_TO DO_
Copy the lines below that contain "with".

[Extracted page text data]
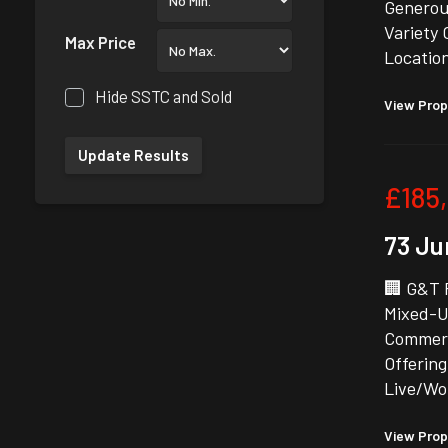
Generous
Variety 
Max Price
Locatio
Hide SSTC and Sold
View Prop
£185
73 Ju
🏢 G&T 
Mixed-U
Commerc
Offering
Live/Wo
View Prop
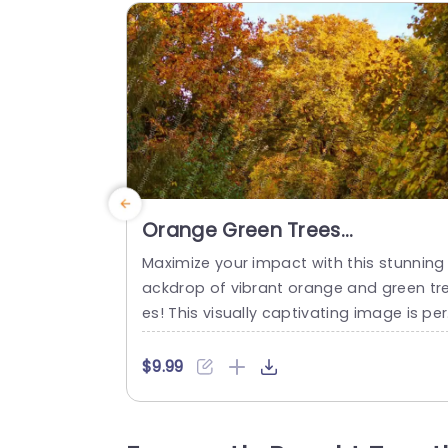
Orange Green Trees
Background Image
Maximize your impact with this stunning
ackdrop of vibrant orange and green tr
es! This visually captivating image is per
ect for creating a warm and inviting at
osphere in your presentations. Ideal for 
$9.99
ature-themed projects, environmental d
scussions, or any presentation that aim
to connect with the audience on a pers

_YOUR RESPONSE_
Maximize your impact with this stunning
to connect with the audience on a pers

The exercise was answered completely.